# Mac and Cheese help.



## scott lambert (Apr 18, 2017)

I do some part time catering...around half a dozen jobs a year. Im having trouble keeping mac and cheese loose and creamy. I have been boiling the mac, pouring a canned cheddar sauce over it and then holding in the Cambro until service. When uncovering for service, I notice it has kind of set up and isn't loose and creamy anymore. Any ideas?


----------



## Chef Brian Marqus (Nov 26, 2018)

sitting too much add some milk


----------



## dectra (Nov 2, 2016)

I've had good luck adding a bit of warm whole milk and folding that back in after holding it in a warmer. Of course, this depends on if you have a topping on your mac-n-cheese.


----------



## sgsvirgil (Mar 1, 2017)

The macaroni absorbs the moisture and what isn't absorbed evaporates. What's left behind is "set up" mac-n-cheese that's not creamy and fluid. 

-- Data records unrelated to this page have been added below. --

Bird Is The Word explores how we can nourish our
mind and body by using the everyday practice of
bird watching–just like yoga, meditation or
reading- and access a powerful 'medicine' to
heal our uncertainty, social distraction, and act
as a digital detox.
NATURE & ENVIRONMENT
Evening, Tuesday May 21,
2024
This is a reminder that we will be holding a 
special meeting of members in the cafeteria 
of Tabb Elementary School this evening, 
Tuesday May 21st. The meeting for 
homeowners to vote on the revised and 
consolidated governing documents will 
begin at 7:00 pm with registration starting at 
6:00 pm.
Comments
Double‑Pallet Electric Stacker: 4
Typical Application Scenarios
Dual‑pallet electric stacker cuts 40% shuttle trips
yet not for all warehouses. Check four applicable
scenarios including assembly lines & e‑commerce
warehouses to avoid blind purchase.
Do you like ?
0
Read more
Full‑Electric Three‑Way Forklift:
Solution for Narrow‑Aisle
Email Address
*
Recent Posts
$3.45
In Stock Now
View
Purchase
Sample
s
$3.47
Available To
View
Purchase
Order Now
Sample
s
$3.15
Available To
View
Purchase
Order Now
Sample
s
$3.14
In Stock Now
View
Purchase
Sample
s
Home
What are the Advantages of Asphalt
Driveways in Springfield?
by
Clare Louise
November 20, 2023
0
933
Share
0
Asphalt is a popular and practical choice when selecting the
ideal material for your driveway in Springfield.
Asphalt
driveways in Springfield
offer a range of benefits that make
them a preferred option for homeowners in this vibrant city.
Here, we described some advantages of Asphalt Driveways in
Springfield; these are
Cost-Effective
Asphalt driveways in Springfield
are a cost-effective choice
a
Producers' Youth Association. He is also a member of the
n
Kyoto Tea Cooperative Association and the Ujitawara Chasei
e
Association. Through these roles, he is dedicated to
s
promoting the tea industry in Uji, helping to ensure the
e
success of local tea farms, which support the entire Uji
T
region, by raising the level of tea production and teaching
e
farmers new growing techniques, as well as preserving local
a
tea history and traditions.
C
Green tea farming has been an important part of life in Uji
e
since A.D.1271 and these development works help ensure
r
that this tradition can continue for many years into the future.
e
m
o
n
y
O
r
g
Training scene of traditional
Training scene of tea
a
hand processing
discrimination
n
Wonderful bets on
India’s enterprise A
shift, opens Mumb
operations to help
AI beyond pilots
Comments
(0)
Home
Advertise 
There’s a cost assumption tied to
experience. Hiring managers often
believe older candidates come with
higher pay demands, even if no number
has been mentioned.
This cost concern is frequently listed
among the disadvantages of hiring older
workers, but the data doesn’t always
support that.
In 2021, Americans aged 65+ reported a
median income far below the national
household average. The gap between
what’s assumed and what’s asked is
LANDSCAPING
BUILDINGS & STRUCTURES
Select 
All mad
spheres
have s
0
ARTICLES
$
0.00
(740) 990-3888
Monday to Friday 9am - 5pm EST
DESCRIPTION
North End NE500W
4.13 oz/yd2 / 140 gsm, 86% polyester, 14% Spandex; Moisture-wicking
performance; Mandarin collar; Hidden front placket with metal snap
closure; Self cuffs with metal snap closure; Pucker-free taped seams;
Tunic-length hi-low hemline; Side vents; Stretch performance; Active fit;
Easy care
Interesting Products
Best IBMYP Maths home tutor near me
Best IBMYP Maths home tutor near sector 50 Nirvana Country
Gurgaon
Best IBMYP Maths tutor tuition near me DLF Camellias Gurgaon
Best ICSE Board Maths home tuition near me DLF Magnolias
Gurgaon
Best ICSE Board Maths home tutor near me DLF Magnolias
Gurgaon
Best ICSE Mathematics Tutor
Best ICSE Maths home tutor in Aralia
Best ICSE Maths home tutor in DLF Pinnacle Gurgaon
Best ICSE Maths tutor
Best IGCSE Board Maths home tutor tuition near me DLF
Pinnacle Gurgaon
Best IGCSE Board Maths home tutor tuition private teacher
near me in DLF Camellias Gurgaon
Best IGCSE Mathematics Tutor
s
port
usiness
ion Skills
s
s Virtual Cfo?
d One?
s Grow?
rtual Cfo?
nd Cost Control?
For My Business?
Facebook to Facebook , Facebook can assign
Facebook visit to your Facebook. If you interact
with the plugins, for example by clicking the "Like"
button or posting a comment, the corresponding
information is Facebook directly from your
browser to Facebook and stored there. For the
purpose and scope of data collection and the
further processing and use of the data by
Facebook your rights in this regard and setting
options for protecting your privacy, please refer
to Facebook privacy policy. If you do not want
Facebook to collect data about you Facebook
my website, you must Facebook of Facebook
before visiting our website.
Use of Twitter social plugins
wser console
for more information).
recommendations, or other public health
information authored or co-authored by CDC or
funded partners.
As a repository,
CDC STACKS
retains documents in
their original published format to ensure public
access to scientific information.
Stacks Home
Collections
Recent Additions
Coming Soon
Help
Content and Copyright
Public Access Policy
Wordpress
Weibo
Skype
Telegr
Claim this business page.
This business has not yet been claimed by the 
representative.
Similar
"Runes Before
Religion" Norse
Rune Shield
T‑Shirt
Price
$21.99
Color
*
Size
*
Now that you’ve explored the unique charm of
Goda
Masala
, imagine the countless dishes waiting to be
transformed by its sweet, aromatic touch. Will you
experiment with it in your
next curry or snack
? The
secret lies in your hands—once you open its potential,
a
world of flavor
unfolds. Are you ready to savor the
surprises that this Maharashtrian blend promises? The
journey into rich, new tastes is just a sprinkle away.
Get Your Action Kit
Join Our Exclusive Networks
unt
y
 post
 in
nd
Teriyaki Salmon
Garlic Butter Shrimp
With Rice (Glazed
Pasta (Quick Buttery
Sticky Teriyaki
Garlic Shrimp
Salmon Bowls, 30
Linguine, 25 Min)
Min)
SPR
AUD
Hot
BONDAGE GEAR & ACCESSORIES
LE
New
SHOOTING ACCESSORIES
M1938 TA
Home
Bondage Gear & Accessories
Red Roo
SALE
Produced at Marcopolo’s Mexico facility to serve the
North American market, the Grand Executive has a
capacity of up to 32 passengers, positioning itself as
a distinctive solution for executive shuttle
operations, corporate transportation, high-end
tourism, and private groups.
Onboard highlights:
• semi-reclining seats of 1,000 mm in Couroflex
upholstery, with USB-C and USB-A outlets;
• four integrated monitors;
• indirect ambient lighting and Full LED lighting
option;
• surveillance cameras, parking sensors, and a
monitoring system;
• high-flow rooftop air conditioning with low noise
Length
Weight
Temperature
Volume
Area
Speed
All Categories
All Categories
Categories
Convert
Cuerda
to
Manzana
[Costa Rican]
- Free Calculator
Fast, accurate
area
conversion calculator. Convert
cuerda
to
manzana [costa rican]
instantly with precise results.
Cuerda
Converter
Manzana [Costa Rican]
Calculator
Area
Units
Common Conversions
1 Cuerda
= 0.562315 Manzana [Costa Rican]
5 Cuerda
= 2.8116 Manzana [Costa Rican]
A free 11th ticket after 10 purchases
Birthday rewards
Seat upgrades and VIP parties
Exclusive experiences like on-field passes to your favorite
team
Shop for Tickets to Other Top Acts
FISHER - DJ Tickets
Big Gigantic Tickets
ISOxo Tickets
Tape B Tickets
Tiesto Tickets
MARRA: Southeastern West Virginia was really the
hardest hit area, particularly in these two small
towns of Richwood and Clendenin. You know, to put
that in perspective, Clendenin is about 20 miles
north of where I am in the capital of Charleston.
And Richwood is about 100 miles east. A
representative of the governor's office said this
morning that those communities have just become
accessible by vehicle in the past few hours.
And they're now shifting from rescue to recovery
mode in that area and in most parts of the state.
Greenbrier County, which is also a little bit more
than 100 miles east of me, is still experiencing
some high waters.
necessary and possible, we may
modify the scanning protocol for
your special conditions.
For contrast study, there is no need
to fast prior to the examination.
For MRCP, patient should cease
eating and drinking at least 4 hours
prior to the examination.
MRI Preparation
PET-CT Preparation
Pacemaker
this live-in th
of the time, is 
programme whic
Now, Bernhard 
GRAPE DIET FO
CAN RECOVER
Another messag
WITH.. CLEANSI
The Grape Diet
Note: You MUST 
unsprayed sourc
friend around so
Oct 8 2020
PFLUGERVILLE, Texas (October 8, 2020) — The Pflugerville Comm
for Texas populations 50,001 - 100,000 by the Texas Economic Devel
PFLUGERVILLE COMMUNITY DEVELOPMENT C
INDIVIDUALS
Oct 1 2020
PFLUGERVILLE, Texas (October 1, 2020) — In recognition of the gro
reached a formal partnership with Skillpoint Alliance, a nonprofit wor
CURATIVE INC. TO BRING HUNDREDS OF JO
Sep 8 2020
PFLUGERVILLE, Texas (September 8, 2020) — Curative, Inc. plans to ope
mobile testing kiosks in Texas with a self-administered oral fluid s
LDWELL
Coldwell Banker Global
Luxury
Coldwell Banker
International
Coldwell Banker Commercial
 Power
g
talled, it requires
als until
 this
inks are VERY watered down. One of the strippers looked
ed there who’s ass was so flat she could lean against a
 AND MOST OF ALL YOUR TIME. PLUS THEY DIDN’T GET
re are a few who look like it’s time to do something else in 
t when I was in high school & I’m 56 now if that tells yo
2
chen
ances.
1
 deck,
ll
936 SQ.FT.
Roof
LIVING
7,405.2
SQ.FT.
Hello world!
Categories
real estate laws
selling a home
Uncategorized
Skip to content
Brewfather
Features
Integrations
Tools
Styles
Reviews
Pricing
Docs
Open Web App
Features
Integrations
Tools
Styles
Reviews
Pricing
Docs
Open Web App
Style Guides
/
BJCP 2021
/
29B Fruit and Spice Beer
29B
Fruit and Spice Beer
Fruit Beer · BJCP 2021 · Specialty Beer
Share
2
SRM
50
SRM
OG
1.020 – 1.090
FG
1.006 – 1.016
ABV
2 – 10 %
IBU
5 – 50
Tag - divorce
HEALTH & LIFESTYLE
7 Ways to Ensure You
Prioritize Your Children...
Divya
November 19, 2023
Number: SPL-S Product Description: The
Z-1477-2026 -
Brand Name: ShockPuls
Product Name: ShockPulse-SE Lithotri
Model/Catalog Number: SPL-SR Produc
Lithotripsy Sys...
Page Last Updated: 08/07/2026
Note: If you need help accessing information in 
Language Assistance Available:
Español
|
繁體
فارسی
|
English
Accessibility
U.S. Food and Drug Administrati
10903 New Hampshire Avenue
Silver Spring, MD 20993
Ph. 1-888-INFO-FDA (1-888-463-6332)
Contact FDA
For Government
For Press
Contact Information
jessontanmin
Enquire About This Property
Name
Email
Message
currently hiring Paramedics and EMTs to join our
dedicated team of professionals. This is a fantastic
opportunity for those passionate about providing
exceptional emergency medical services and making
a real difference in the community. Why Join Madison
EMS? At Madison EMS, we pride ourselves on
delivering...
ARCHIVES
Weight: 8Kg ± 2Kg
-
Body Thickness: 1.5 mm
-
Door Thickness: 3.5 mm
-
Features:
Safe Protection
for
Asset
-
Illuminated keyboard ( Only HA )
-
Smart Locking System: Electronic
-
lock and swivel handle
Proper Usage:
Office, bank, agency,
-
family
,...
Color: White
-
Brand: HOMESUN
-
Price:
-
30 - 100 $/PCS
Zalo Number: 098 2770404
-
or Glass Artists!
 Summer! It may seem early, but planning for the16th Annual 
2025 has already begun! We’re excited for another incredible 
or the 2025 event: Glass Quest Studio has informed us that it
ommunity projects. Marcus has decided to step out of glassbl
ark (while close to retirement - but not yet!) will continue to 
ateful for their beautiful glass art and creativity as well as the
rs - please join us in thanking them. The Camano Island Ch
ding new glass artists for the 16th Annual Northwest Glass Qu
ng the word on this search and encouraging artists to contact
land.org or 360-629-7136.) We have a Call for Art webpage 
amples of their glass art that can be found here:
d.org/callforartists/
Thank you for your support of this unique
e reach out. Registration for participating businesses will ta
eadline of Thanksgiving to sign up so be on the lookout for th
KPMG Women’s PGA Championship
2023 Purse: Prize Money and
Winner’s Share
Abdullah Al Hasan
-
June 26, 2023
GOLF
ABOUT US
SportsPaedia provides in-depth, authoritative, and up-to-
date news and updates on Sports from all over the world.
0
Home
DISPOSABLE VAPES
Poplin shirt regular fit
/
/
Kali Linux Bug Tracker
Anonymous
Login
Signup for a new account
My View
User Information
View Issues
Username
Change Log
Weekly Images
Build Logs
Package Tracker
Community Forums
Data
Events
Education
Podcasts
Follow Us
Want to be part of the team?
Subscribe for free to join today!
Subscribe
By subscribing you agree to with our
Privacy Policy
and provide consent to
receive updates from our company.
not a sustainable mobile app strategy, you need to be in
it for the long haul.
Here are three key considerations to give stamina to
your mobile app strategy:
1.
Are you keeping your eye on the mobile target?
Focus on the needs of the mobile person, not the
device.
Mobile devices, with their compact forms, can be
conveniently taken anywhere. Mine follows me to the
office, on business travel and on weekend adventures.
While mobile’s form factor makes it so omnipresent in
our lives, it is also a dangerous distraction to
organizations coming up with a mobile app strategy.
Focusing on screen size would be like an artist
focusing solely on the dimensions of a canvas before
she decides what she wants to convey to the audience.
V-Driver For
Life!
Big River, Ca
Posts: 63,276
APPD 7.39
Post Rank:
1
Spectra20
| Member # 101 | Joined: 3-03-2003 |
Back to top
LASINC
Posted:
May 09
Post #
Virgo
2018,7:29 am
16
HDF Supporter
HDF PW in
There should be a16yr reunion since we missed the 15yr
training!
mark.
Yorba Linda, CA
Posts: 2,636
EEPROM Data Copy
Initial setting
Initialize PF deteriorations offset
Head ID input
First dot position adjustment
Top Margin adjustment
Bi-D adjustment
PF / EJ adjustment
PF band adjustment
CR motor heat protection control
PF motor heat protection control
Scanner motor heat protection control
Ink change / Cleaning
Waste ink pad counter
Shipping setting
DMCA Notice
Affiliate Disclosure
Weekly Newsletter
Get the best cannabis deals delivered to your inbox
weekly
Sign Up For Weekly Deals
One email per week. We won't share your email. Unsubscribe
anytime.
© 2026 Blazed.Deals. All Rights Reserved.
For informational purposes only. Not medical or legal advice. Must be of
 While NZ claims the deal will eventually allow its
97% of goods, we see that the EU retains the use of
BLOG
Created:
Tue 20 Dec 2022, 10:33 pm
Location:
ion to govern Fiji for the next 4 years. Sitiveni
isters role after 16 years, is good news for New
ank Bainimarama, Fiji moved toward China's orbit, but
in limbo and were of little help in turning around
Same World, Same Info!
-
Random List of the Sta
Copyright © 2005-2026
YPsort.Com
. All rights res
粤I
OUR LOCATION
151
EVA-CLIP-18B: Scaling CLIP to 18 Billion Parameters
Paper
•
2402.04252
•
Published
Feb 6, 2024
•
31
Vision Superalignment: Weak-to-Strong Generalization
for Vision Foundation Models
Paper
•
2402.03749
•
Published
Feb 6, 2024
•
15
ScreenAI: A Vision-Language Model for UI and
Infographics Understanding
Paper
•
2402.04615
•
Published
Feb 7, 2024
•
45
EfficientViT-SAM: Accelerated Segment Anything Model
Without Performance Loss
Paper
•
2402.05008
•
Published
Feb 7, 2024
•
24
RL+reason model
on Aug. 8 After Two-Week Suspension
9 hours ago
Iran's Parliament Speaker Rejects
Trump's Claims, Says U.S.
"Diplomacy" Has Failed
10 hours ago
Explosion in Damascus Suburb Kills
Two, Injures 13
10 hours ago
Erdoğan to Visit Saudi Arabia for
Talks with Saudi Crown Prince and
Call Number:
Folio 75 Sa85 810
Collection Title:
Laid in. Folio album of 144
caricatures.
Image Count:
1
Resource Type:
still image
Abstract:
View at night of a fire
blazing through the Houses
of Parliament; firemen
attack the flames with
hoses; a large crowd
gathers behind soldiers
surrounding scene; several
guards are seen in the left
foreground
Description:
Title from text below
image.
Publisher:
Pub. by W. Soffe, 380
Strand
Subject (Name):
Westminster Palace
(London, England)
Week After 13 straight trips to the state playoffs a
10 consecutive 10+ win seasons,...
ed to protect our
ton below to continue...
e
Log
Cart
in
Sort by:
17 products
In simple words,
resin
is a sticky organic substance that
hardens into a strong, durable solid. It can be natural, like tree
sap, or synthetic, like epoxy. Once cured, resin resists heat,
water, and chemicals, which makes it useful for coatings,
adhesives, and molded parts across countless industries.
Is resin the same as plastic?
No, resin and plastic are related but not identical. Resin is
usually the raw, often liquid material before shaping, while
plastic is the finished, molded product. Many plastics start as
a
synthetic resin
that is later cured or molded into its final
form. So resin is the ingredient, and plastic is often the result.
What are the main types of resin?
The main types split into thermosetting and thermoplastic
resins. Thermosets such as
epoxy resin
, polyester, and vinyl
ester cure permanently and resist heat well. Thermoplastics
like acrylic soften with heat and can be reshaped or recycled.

To avoid this, don't add the cheese sauce or put it over heat until just prior to service. Add the cheese sauce hot. 

Don't use oil or salt when cooking the macaroni. The oil can prevent the cheese from sticking to the mac and the salt can cause the mac to absorb moisture and dry out the sauce. If you are using canned cheese sauce, there should be more than enough salt in it already. 

Keep some whole milk mixed with extra cheese sauce hot and add it to the macaroni as needed to keep it fresh and fluid. Eventually, the mac will no longer be able to absorb anymore liquid and will start to fall apart, especially if kept hot for lengthy periods of time. So, there's a window of viability with this option before your product literally turns to mush. 

There are other options but, those options would involve making the cheese sauce yourself, which may not be an option. 

If it is an option, use a full fat cheese and make the cheese sauce from a roux. A roux tends to hold its creaminess longer, but, it will dry out eventually like the others. But, a good thing about a roux is that it can be reconstituted rather quickly with some hot liquid. 

Good luck.


----------



## Pat Pat (Sep 26, 2017)

It could be that you cooked your mac too far. Undercooking the pasta helps I find.


----------



## meezenplaz (Jan 31, 2012)

Agreed, cook only to barely adente if gonna hold an hour or more.
Soft mac n cheese is nice....mushy not so much. 
Also, even in a hot box temp will gradually decrease, and sauce
thickens as it cools. This is even more pronounced with Alfredo
sauce. I always just add whole milk, warmed if possible, as noted 
above.


----------